La scène se passe à Seignosse, le 5 septembre, à proximité du stand des « jeunes populaires de l’UMP ». Deux ténors du parti, Jean-François Copé (le chef de file des députés UMP) et Brice Hortefeux (le ministre de l’intérieur) sont sollicités par un jeune militant landais pour une photo. Les protagonistes de cette scène n’ignorent pas qu’ils sont filmés. En bons professionnels de la communication, les deux dirigeants de l’UMP savent parfaitement que lorsqu’une caméra est allumée on quitte la sphère privée pour la scène publique, ce qui nécessite de contrôler chacun de ses mots et de ses gestes.

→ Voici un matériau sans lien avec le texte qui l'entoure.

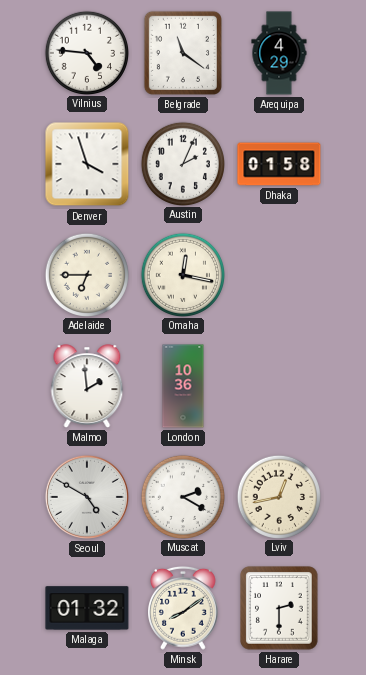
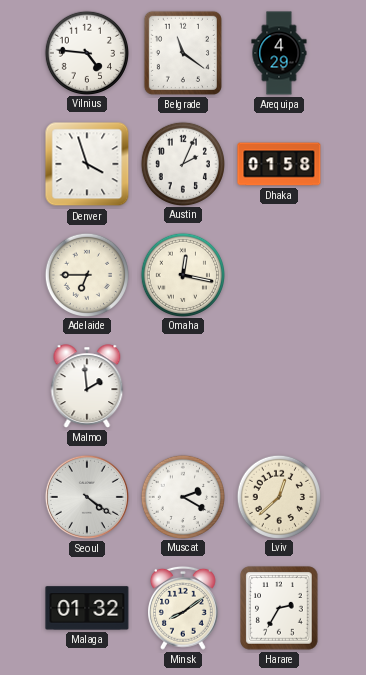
London: 10:36 -> none
Seoul: 4:50 -> 4:21
Lviv: 12:43 -> 12:38
Harare: 2:30 -> 2:35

Néanmoins, ils sont placés dans une situation qu’ils maîtrisent moins bien que lorsqu’ils sont sur un plateau de télévision ou une tribune. Ils doivent en effet dialoguer avec des militants de base, qui eux n’ont pas besoin de contrôler leurs moindres propos, car leur carrière ne dépend pas de l’image qu’ils donnent d’eux-mêmes.
La demande du jeune militant n’était pas prévue au programme. On sent une petite hésitation de la part des deux ténors, accentuée par le fait que le militant en question a une particularité qui n’échappe à aucun protagoniste de la scène et qui finira par être énoncée haut et fort : il est « arabe ». En réalité, Amine Benalia-Brouch est issu d’un couple mixte, son père est algérien et sa mère portugaise. Mais seule l’origine arabe va poser problème dans cette histoire.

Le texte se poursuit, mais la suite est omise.